What
Le Pen really wants
The
National Front leader considers which way to turn the far-right
party.
By NICHOLAS VINOCUR
12/21/15, 5:30 AM CET
PARIS — When
Jean-Marie Le Pen, former leader of France’s National Front,
reached the second round of a presidential race in 2002, he suddenly
realized that he might end up having to run the country. The thought
terrified him.
“When you’re in
a scenario where you might end up being President of the Republic …

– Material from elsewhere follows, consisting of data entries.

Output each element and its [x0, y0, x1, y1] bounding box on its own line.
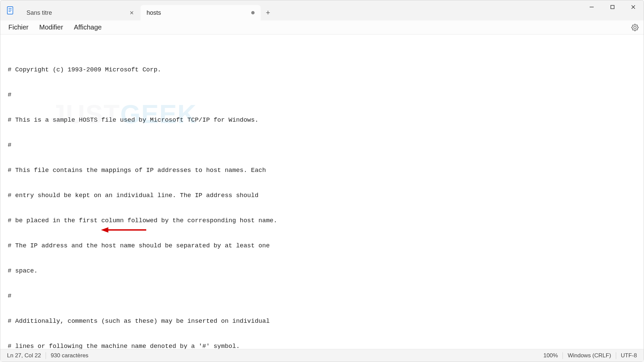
status-char-count: 930 caractères: [51, 352, 88, 359]
text-line: # This file contains the mappings of IP …: [8, 166, 636, 175]
text-line: # space.: [8, 267, 636, 275]
close-button[interactable]: [623, 0, 644, 14]
status-encoding[interactable]: UTF-8: [621, 352, 637, 359]
tab-strip: Sans titre ✕ hosts +: [20, 0, 581, 20]
menubar: Fichier Modifier Affichage: [0, 20, 644, 35]
annotation-arrow-icon: [101, 226, 148, 234]
notepad-window: Sans titre ✕ hosts + Fichier M: [0, 0, 644, 362]
new-tab-button[interactable]: +: [261, 5, 275, 20]
plus-icon: +: [266, 8, 270, 17]
text-line: # The IP address and the host name shoul…: [8, 242, 636, 250]
menu-view[interactable]: Affichage: [68, 21, 107, 33]
menu-file[interactable]: Fichier: [3, 21, 34, 33]
statusbar: Ln 27, Col 22 930 caractères 100% Window…: [0, 349, 644, 362]
window-controls: [581, 0, 644, 20]
status-eol[interactable]: Windows (CRLF): [568, 352, 611, 359]
text-line: #: [8, 91, 636, 99]
status-zoom[interactable]: 100%: [543, 352, 558, 359]
gear-icon: [631, 24, 639, 31]
text-editor[interactable]: JUSTGEEK # Copyright (c) 1993-2009 Micro…: [0, 35, 644, 349]
svg-marker-9: [101, 227, 108, 233]
app-icon: [0, 0, 20, 20]
close-icon[interactable]: ✕: [128, 10, 135, 16]
text-line: #: [8, 292, 636, 300]
svg-rect-5: [611, 5, 614, 9]
maximize-button[interactable]: [602, 0, 623, 14]
text-line: # Additionally, comments (such as these)…: [8, 317, 636, 325]
tab-title: Sans titre: [26, 9, 128, 16]
text-line: # entry should be kept on an individual …: [8, 191, 636, 200]
tab-untitled[interactable]: Sans titre ✕: [20, 5, 141, 20]
text-line: #: [8, 141, 636, 149]
maximize-icon: [610, 5, 615, 9]
tab-title: hosts: [147, 9, 249, 16]
minimize-button[interactable]: [581, 0, 602, 14]
menu-edit[interactable]: Modifier: [34, 21, 68, 33]
text-line: # lines or following the machine name de…: [8, 342, 636, 349]
minimize-icon: [589, 5, 594, 9]
dirty-indicator-icon: [251, 11, 255, 14]
titlebar: Sans titre ✕ hosts +: [0, 0, 644, 20]
status-cursor[interactable]: Ln 27, Col 22: [7, 352, 41, 359]
text-line: # This is a sample HOSTS file used by Mi…: [8, 116, 636, 124]
close-icon: [631, 5, 636, 9]
text-line: # Copyright (c) 1993-2009 Microsoft Corp…: [8, 66, 636, 74]
text-line: # be placed in the first column followed…: [8, 217, 636, 225]
settings-button[interactable]: [629, 21, 641, 34]
tab-hosts[interactable]: hosts: [141, 5, 261, 20]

don’t you think that’s a source of anguish?” he asked an
interviewer from Society magazine this year. “If you don’t,
you’re a wanker.”
Marine Le Pen,
Jean-Marie’s daughter, shares none of her father’s squeamishness
about power. But if Le Pen has carried her party a long way, winning
about 30 percent of votes in the first round of local elections on
December 6, she now faces the real test of her appetite for power:
whether she will be able to bridge the enormous gap — more than 10
million votes — that still separates her party from the simple
majority it would need to prevail in the runoff of France’s
presidential election in 2017.
It’s a challenge
so daunting that many French politicians, and even some National
Front officials, believe that Le Pen will not earnestly try to take
it on over the next 18 months.
However, after her
party hit a “glass ceiling” in the final round of the local
elections on December 13, failing to win a single region despite
impressive leads in six of them, officials have been forced at least
to address the National Front’s shortcomings, and start to offer
suggestions as to how it could widen its appeal.
“We have never
made alliances, we don’t believe in political jerry-rigging, but
it’s true that we are reaching out,” Nicolas Bay, the National
Front electoral strategist, told POLITICO. “We need to be
respectful of other political groups and not rush things, because the
idea is not to stitch together ad hoc partnerships but to build a
wide base on a common ideological platform.”
Bay pointed out a
number of ways the National Front could try to nibble a few points of
support away from rival right-wing currents: forging alliances with
like-minded parties, recruiting high-profile politicians, and
“educating” the public more efficiently about some of the Front’s
more polarizing policy positions, notably its proposal to exit the
eurozone — which remains a scarecrow for wealthy and elderly
voters.
FN Vice President
Florian Philippot, Marine Le Pen’s right-hand man and architect of
the party’s anti-EU, anti-immigration program, has made timid
overtures to like-minded politicians. In between rounds of voting in
the local elections, he singled out Nicolas Dupont-Aignan, head of
the right-wing, sovereignist Debout La France party, as a potential
ally for the National Front.
“the
National Front must demonstrate flexibility and willingness to
accommodate larger-than-life egos.”
“There are
patriots outside of the National Front … we are reaching out to
them,” Philippot told RTL radio. “There are still some who vote
for the UMP [Les Républicains] or for the Left, and there are also
some behind Mr. Dupont-Aignan, so why not work with Dupont-Aignan’s
movement?”
Hard sell
But, within days,
the extended hand had been slapped away.
“I never sold
myself to [former president Nicolas Sarkozy], I am not going to sell
myself to Le Pen,” Dupont-Aignan, whose party gathered a bit less
than 4 percent of the vote on December 6, told France 2 on Thursday.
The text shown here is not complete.